The Battle of the Somme was the biggest disaster in the whole of the First World War. The initial plan was an attack on the enemy by the French with British support, however the tables turned and Germany attacked Verdun. An offensive was launched around the River Somme to divert attention away from Verdun where the French were close to surrender. Sir Douglas Haig was appointed leader of this offensive. Haig was born in Edinburgh on 19 June 1861 into a wealthy family who owned a whisky business. He studied at Oxford University and the Royal Military Academy at Sandhurst. He then served as a cavalry officer for nine years, mainly in India. He also took part in the Sudan campaign (1897 - 1898) and the Boer War (1899 - 1902). The objective of the offensive was to gain territory, to ease the violence of the French and to kill as many German people as possible. The initial plan was a twelve hour bombardment which meant that thousands of Germans would be killed; barbed wire and machine gun positions would also be destroyed. On the first day of July 1916 at 7:28 am the offensive started with the explosion of 5 mines placed under German territory. At 7:30 am, thousands of soldiers were ordered b Haig and other leaders to walk up to the German frontline. The place that the infantry walked enable the German time to set up their machine guns and within hours around 60,000 soldiers were hit – a third of them killed. However Haig and the leaders did not change their tactics until the end of the war.
An historical interpretation is when an event id described from different points of view. Evidence (e.g. secondary research), personal interpretation of an event and opinion all play a big role of a historical interpretation. A historical interpretation can also change with the time because new evidence always comes to light. The Battle of the Somme is one of the events that have been interpreted. Many historians argue that the Battle of the Somme was a disaster because leaders like Haig used the wrong tactics and out-of-date methods like the infantry charge which resulted in many casualties. These leaders believed that if they did it often enough and with enough men then they would wear the Germans down and eventually break through, which did happen but it cost too many lives. However other historians will interpret the event differently and say that so many lives were lost due to the weaponry used(the shells that were intended at the German lines were made by inexperienced munitions workers and only a third of them went off.), the German tactics and inexperienced soldiers and leaders like Haig were not to blame.

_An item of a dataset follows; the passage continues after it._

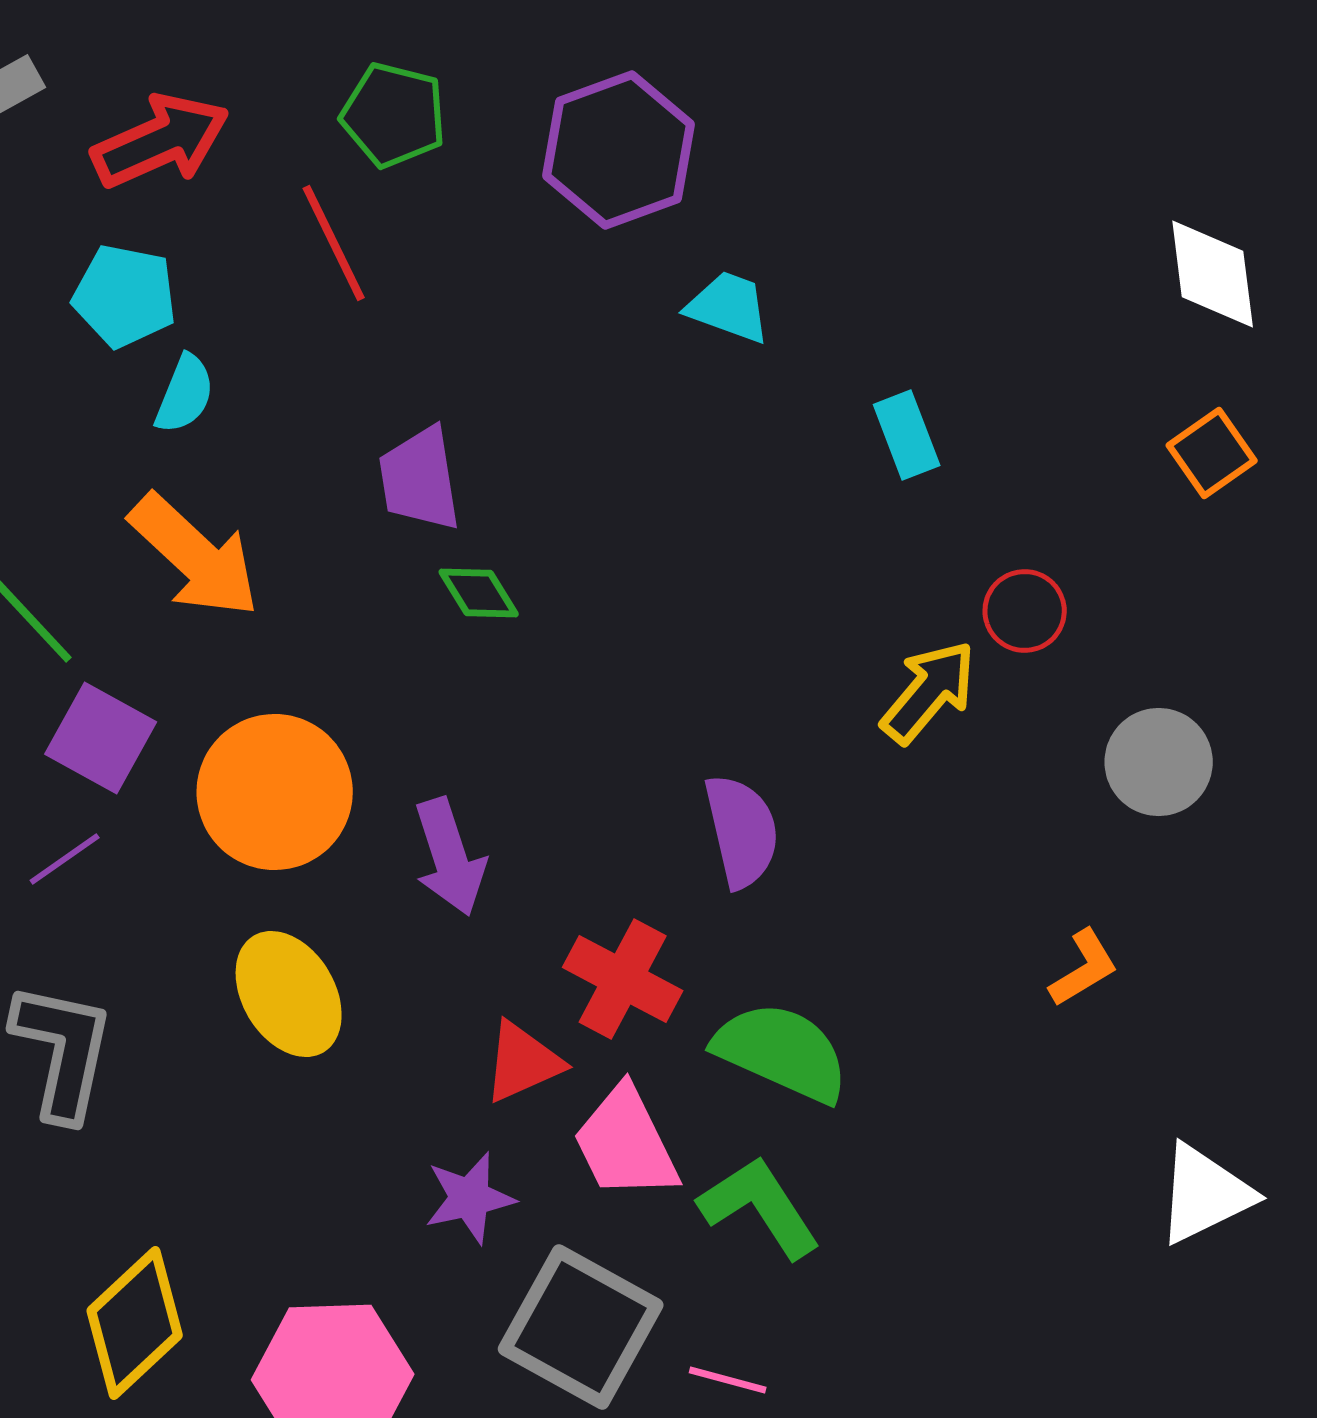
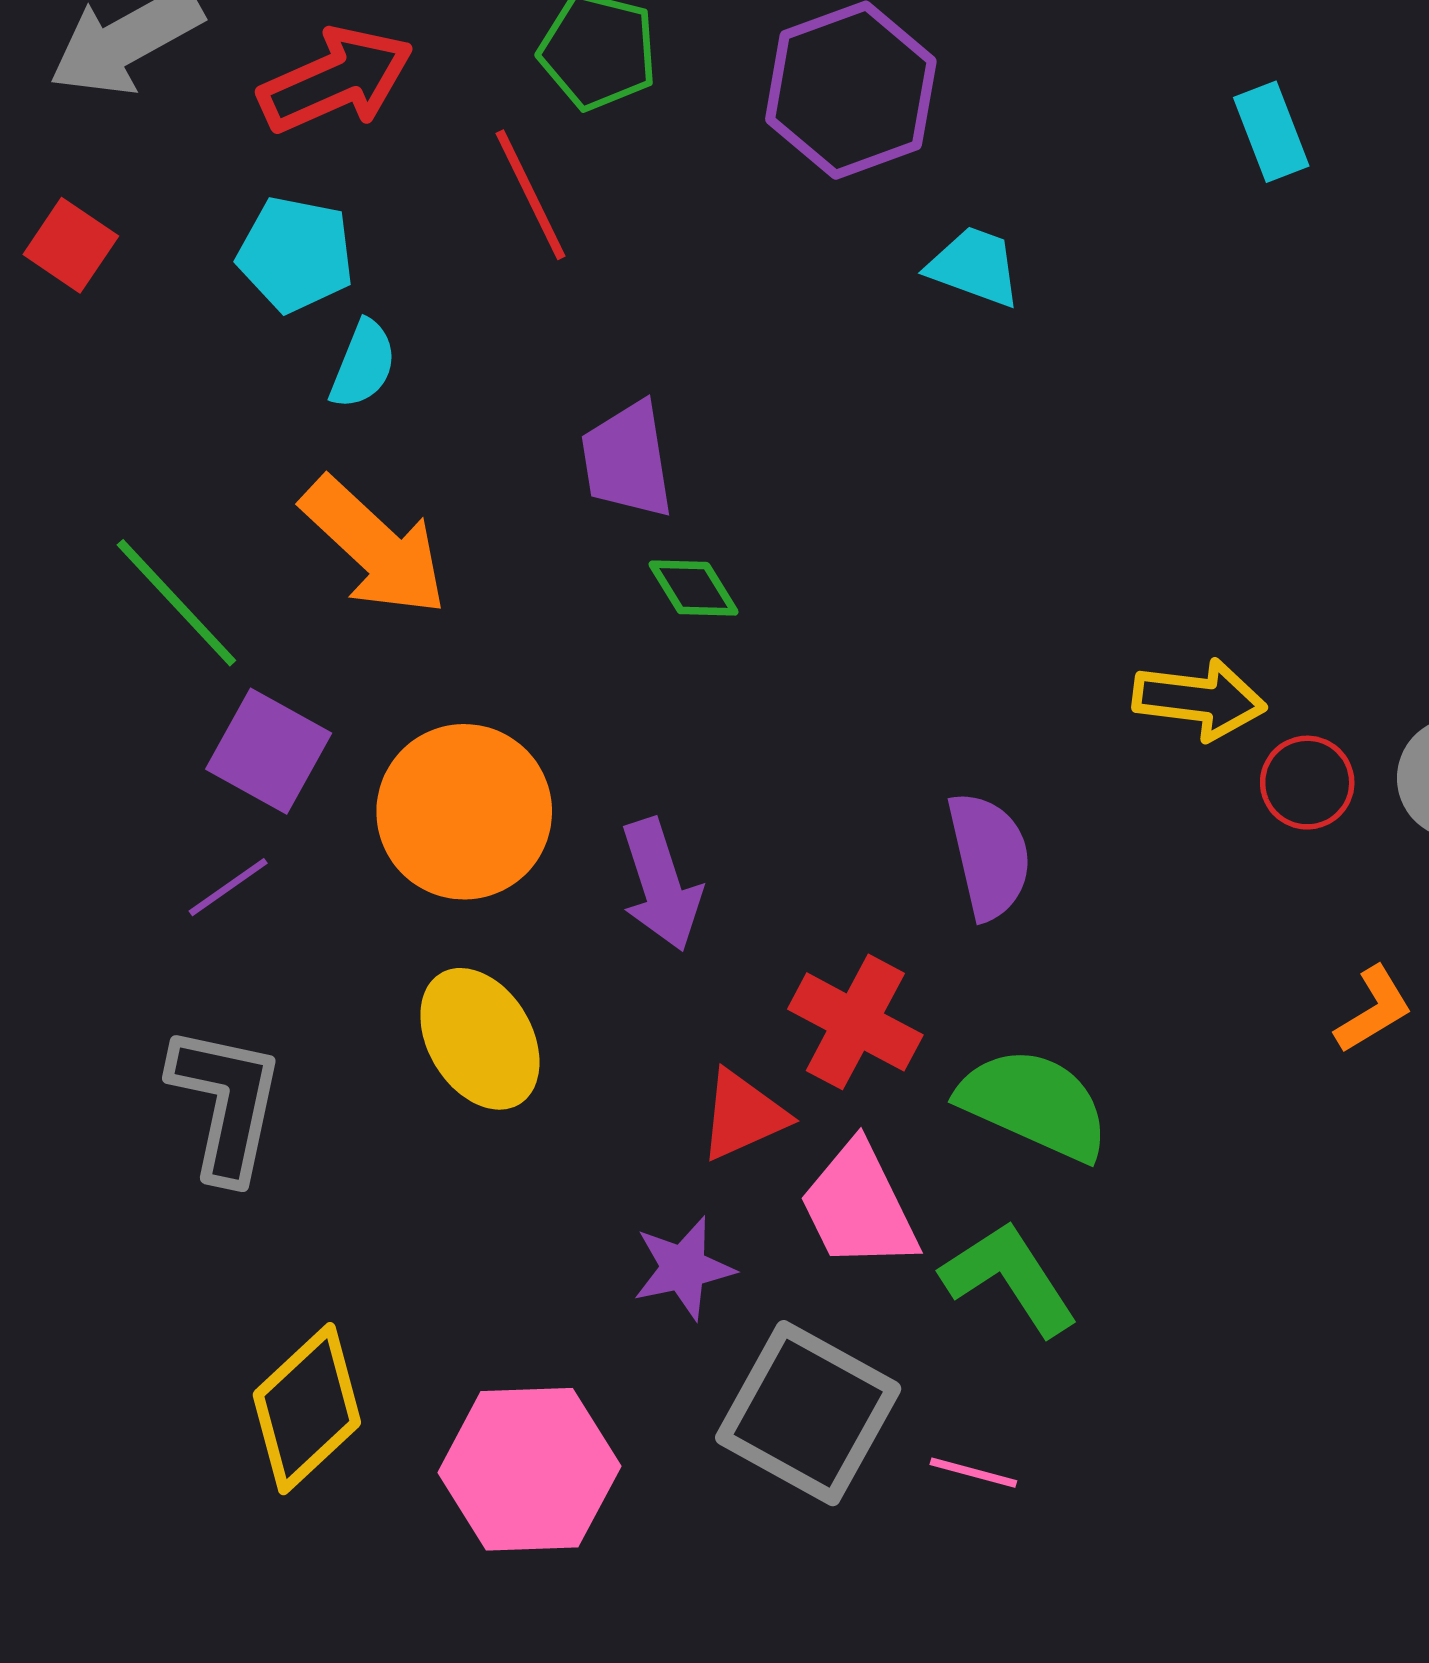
cyan rectangle: (907, 435) -> (1271, 132), moved
red circle: (1025, 611) -> (1307, 783), moved
yellow arrow: (929, 692) -> (1199, 699), turned 57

Interpretations about leaders like Haig have unsurprisingly changed overtime. Criticisms of leaders like Haig began to appear during the war. In July 1916, Haig was criticised by many including Winston Churchill and resentment was apparent between Prime Minister Lloyd George and Haig. At the same time everyone wanted to portray an image of leaders like Haig as an inspiring, and good commander who was a good role model for his troops. By the 1920s people wanted to forget all that happened and move on. For ten years, all the evidence seemed to support leaders like Haig, after the British did win the war. However historians began to claim that there was a government cover-up in favour of generals like Haig and by the end of the 1920s attitudes began to drastically change. Books were beginning to criticise leaders like Haig and blaming them for the horror and pointlessness of the war. By 1930s people began to realise that the First World War was not the ‘war end all wars’ as promised.